This survey of Ralph Vaughan Williams’s brass band music begins with the short Flourish for Band, originally devised for wind band. It was first heard in 1939 at a pageant Festival of Music and People at the Royal Albert Hall, organised by Alan Bush. It is typically bold, brash and strident in tone, with a quieter middle section. Roy Douglas arranged it in 1972 for brass. This recording uses Phillip Littlemore’s new edition of the score.

The English Folk Songs Suite written in 1923 require no introduction: scored for military band, it was adapted for full orchestra the following year by fellow composer Gordon Jacob. Frank Wright made a version for brass band in 1956, and Phillip Littlemore prepared the present score. The three movements are March: Seventeen Come Sunday, Intermezzo: My Bonny Boy and March: Folk Songs from Somerset. It is the first that has become popular on Classic FM.
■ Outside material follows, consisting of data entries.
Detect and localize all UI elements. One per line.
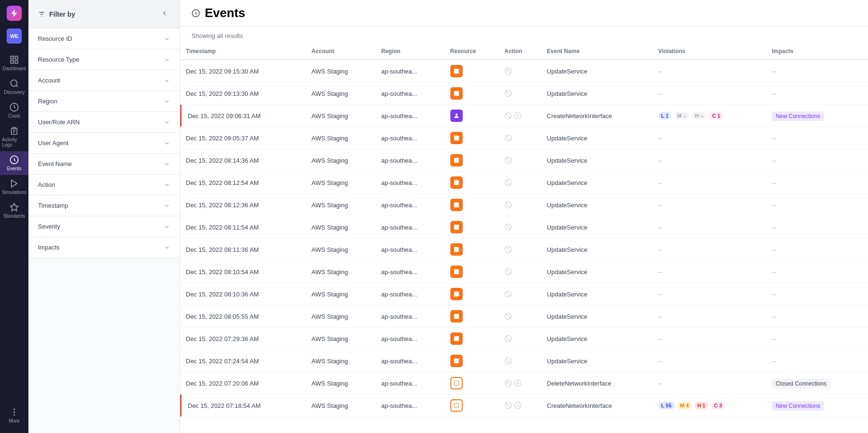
app-logo [7, 6, 22, 21]
sidebar-item-dashboard[interactable]: Dashboard [0, 51, 28, 75]
chevron-down-icon [164, 223, 170, 230]
sidebar-item-more[interactable]: More [0, 404, 28, 427]
sidebar-item-costs[interactable]: Costs [0, 99, 28, 122]
cell-impacts: -- [766, 261, 868, 283]
sidebar-item-activity-logs[interactable]: Activity Logs [0, 122, 28, 151]
violations-dash: -- [658, 157, 663, 164]
table-row[interactable]: Dec 15, 2022 09:05:37 AM AWS Staging ap-… [180, 127, 868, 149]
impact-badge: Closed Connections [772, 379, 830, 388]
svg-marker-10 [11, 180, 17, 187]
cell-event-name: UpdateService [541, 328, 653, 350]
filter-sidebar: Filter by Resource ID Resource Type Acco… [28, 0, 180, 433]
table-row[interactable]: Dec 15, 2022 08:05:55 AM AWS Staging ap-… [180, 305, 868, 328]
svg-rect-39 [454, 203, 459, 208]
cell-impacts: -- [766, 127, 868, 149]
svg-rect-30 [454, 136, 459, 141]
sidebar-item-standards[interactable]: Standards [0, 199, 28, 222]
cell-action [499, 305, 541, 328]
action-icons [504, 313, 535, 320]
action-icons [504, 290, 535, 298]
impacts-dash: -- [772, 179, 776, 186]
cell-timestamp: Dec 15, 2022 08:10:54 AM [180, 261, 306, 283]
violations-cell: L 55M 4H 1C 3 [658, 402, 761, 409]
cell-impacts: -- [766, 350, 868, 372]
sidebar-item-discovery[interactable]: Discovery [0, 75, 28, 99]
table-row[interactable]: Dec 15, 2022 08:11:36 AM AWS Staging ap-… [180, 239, 868, 261]
violations-dash: -- [658, 335, 663, 342]
resource-icon-ecs [450, 243, 463, 256]
table-row[interactable]: Dec 15, 2022 08:12:54 AM AWS Staging ap-… [180, 172, 868, 194]
cell-account: AWS Staging [306, 127, 375, 149]
cell-event-name: CreateNetworkInterface [541, 105, 653, 127]
cell-region: ap-southea... [375, 149, 445, 172]
svg-rect-51 [454, 292, 459, 297]
action-circle-plus-icon [514, 112, 521, 120]
svg-rect-1 [15, 56, 18, 59]
avatar[interactable]: WE [7, 28, 22, 44]
table-row[interactable]: Dec 15, 2022 07:29:36 AM AWS Staging ap-… [180, 328, 868, 350]
table-row[interactable]: Dec 15, 2022 07:24:54 AM AWS Staging ap-… [180, 350, 868, 372]
impacts-dash: -- [772, 202, 776, 209]
cell-impacts: -- [766, 328, 868, 350]
svg-rect-54 [454, 314, 459, 319]
table-row[interactable]: Dec 15, 2022 09:06:31 AM AWS Staging ap-… [180, 105, 868, 127]
cell-action [499, 60, 541, 83]
filter-section-event-name[interactable]: Event Name [28, 154, 180, 175]
events-table: TimestampAccountRegionResourceActionEven… [180, 43, 868, 417]
table-row[interactable]: Dec 15, 2022 08:10:54 AM AWS Staging ap-… [180, 261, 868, 283]
cell-resource [445, 328, 499, 350]
sidebar-item-simulations[interactable]: Simulations [0, 175, 28, 199]
cell-resource [445, 395, 499, 417]
filter-section-action[interactable]: Action [28, 175, 180, 195]
filter-section-region[interactable]: Region [28, 91, 180, 112]
table-row[interactable]: Dec 15, 2022 08:12:36 AM AWS Staging ap-… [180, 194, 868, 216]
cell-resource [445, 372, 499, 395]
svg-line-23 [506, 91, 511, 95]
filter-sections: Resource ID Resource Type Account Region… [28, 28, 180, 433]
table-row[interactable]: Dec 15, 2022 08:11:54 AM AWS Staging ap-… [180, 216, 868, 239]
cell-impacts: -- [766, 239, 868, 261]
cell-action [499, 283, 541, 305]
main-content: Events Showing all results TimestampAcco… [180, 0, 868, 433]
cell-impacts: -- [766, 194, 868, 216]
cell-account: AWS Staging [306, 83, 375, 105]
svg-point-13 [14, 415, 15, 415]
filter-section-impacts[interactable]: Impacts [28, 237, 180, 258]
table-row[interactable]: Dec 15, 2022 08:10:36 AM AWS Staging ap-… [180, 283, 868, 305]
svg-rect-42 [454, 225, 459, 230]
cell-account: AWS Staging [306, 149, 375, 172]
table-row[interactable]: Dec 15, 2022 07:20:06 AM AWS Staging ap-… [180, 372, 868, 395]
filter-section-account[interactable]: Account [28, 70, 180, 91]
chevron-left-icon [161, 9, 168, 17]
events-table-container[interactable]: TimestampAccountRegionResourceActionEven… [180, 43, 868, 433]
cell-account: AWS Staging [306, 239, 375, 261]
table-row[interactable]: Dec 15, 2022 09:15:30 AM AWS Staging ap-… [180, 60, 868, 83]
table-row[interactable]: Dec 15, 2022 08:14:36 AM AWS Staging ap-… [180, 149, 868, 172]
table-row[interactable]: Dec 15, 2022 07:18:54 AM AWS Staging ap-… [180, 395, 868, 417]
action-circle-slash-icon [504, 290, 512, 298]
filter-collapse-button[interactable] [159, 8, 170, 20]
resource-icon-ecs [450, 355, 463, 367]
cell-resource [445, 216, 499, 239]
filter-section-severity[interactable]: Severity [28, 216, 180, 237]
table-row[interactable]: Dec 15, 2022 09:13:30 AM AWS Staging ap-… [180, 83, 868, 105]
svg-line-41 [506, 203, 511, 207]
table-header-row: TimestampAccountRegionResourceActionEven… [180, 43, 868, 60]
filter-section-resource-type[interactable]: Resource Type [28, 49, 180, 70]
svg-line-62 [506, 359, 511, 363]
cell-resource [445, 194, 499, 216]
filter-section-user-agent[interactable]: User Agent [28, 133, 180, 154]
filter-header-left: Filter by [38, 10, 75, 18]
filter-label: Filter by [49, 10, 75, 18]
cell-resource [445, 83, 499, 105]
cell-impacts: -- [766, 216, 868, 239]
cell-violations: -- [653, 194, 767, 216]
violations-dash: -- [658, 358, 663, 365]
filter-section-resource-id[interactable]: Resource ID [28, 28, 180, 49]
filter-section-timestamp[interactable]: Timestamp [28, 195, 180, 216]
cell-impacts: -- [766, 172, 868, 194]
sidebar-item-events[interactable]: Events [0, 151, 28, 175]
filter-section-user-role-arn[interactable]: User/Role ARN [28, 112, 180, 133]
cell-action [499, 216, 541, 239]
action-circle-slash-icon [504, 90, 512, 97]
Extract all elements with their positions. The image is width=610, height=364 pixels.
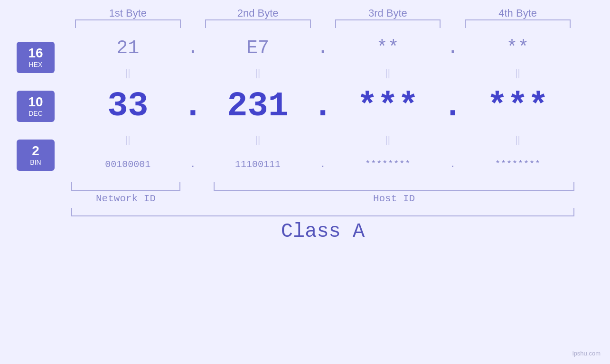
dec-dot2: . xyxy=(315,87,331,126)
hex-b2: E7 xyxy=(201,37,315,59)
eq2-b2: || xyxy=(201,134,315,145)
bracket-b3 xyxy=(335,19,441,28)
hex-row: 21 . E7 . ** . ** xyxy=(71,30,574,66)
badge-column: 16 HEX 10 DEC 2 BIN xyxy=(0,30,71,182)
byte3-header: 3rd Byte xyxy=(331,7,445,19)
top-brackets xyxy=(71,19,574,28)
page-container: 1st Byte 2nd Byte 3rd Byte 4th Byte 16 H… xyxy=(0,0,610,364)
hex-badge-label: HEX xyxy=(29,61,43,68)
bin-b1: 00100001 xyxy=(71,159,185,170)
sub-brackets xyxy=(71,182,574,191)
eq2-b4: || xyxy=(461,134,574,145)
bin-badge-label: BIN xyxy=(30,159,41,166)
class-label: Class A xyxy=(71,220,574,243)
byte1-header: 1st Byte xyxy=(71,7,185,19)
hex-badge-number: 16 xyxy=(22,46,49,61)
hex-b1: 21 xyxy=(71,37,185,59)
dec-badge-label: DEC xyxy=(28,110,43,117)
outer-bracket xyxy=(71,208,574,216)
byte2-header: 2nd Byte xyxy=(201,7,315,19)
network-bracket xyxy=(71,182,180,191)
eq1-b1: || xyxy=(71,68,185,79)
hex-b3: ** xyxy=(331,37,445,59)
middle-section: 16 HEX 10 DEC 2 BIN 21 . xyxy=(0,30,610,182)
dec-b1: 33 xyxy=(71,87,185,126)
eq1-b4: || xyxy=(461,68,574,79)
eq1-b2: || xyxy=(201,68,315,79)
sub-labels: Network ID Host ID xyxy=(71,193,574,204)
dec-badge: 10 DEC xyxy=(17,91,55,122)
network-id-label: Network ID xyxy=(71,193,180,204)
host-bracket xyxy=(214,182,574,191)
byte4-header: 4th Byte xyxy=(461,7,574,19)
bin-dot1: . xyxy=(185,159,201,170)
bin-badge: 2 BIN xyxy=(17,140,55,171)
hex-b4: ** xyxy=(461,37,574,59)
hex-badge: 16 HEX xyxy=(17,42,55,73)
data-columns: 21 . E7 . ** . ** xyxy=(71,30,574,182)
top-section: 1st Byte 2nd Byte 3rd Byte 4th Byte xyxy=(0,7,610,30)
bin-dot2: . xyxy=(315,159,331,170)
dec-b2: 231 xyxy=(201,87,315,126)
hex-dot1: . xyxy=(185,37,201,59)
dec-badge-number: 10 xyxy=(22,94,49,110)
eq1-b3: || xyxy=(331,68,445,79)
bottom-section: Network ID Host ID Class A xyxy=(0,182,610,243)
dec-dot3: . xyxy=(444,87,461,126)
bin-badge-number: 2 xyxy=(22,143,49,159)
bin-dot3: . xyxy=(444,159,461,170)
bin-b4: ******** xyxy=(461,159,574,170)
eq2-b1: || xyxy=(71,134,185,145)
bin-b2: 11100111 xyxy=(201,159,315,170)
eq-row-2: || || || || xyxy=(71,132,574,147)
eq2-b3: || xyxy=(331,134,445,145)
bracket-b1 xyxy=(75,19,181,28)
dec-row: 33 . 231 . *** . *** xyxy=(71,80,574,132)
bracket-b4 xyxy=(465,19,571,28)
byte-headers: 1st Byte 2nd Byte 3rd Byte 4th Byte xyxy=(71,7,574,19)
hex-dot2: . xyxy=(315,37,331,59)
dec-b3: *** xyxy=(331,87,445,126)
host-id-label: Host ID xyxy=(214,193,574,204)
bracket-b2 xyxy=(205,19,311,28)
watermark: ipshu.com xyxy=(572,350,601,357)
dec-b4: *** xyxy=(461,87,574,126)
bin-b3: ******** xyxy=(331,159,445,170)
hex-dot3: . xyxy=(444,37,461,59)
eq-row-1: || || || || xyxy=(71,66,574,80)
dec-dot1: . xyxy=(185,87,201,126)
bin-row: 00100001 . 11100111 . ******** . xyxy=(71,147,574,182)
The Sea Songs were initially scored for military and brass bands in 1923. RVW transcribed them in 1942 for full orchestra. The first performance was almost certainly at the British Empire Exhibition at Wembley in 1924. The three tunes majored on include Princess Royal, Admiral Benbow and Portsmouth. Once again, Phillip Littlemore has made a brilliant new edition for brass band.

The first of RVW’s original brass band pieces here is Henry the Fifth. There is some doubt as to when it was composed. The liner notes suggest that it could have been written for the 1934 Abinger Pageant. The overture was formally premiered in 1979 in Miami, Florida, and in the UK the following year at Thetford, Norfolk. Roy Douglas prepared the performing edition. The work uses four traditional melodies, two French and two English. The opening is based on the Agincourt Song, celebrating Henry’s victory over the French in 1415. It is a powerful, sometimes scary arrangement of this tune. Tranquillity appears in the form of the Provençal air Magali followed by the marching song, Réveillez-vous Piccars. This latter is real battle music. The Overture ends with a reprise of the Agincourt Song and then an arrangement of William Byrd’s Earl of Oxford’s March embellished with elaborate fanfares.

Three admirable arrangements follow. The Truth from Above makes use of the eponymous folk song sung to the composer by Mr W. Jenkins of King’s Pyon in Herefordshire in 1909. RVW also used it in the opening of his 1912 Fantasia on Christmas Carols and later in the Oxford Book of Carols. It opens with a tuba solo and explores various settings of the tune, before building up into a stately climax. The tuba plays the last notes. The piece has been realised by Paul Hindmarsh.

Hindmarsh transcribed the Prelude on Rhosymedre for brass band in 2008 to mark the 50th anniversary of RVW’s death; that was premiered at the Royal Northern College of Music Festival of Brass. This beautiful meditation is most often heard in the original organ solo from 1920, or occasionally in its 1938 orchestral version by Arnold Foster.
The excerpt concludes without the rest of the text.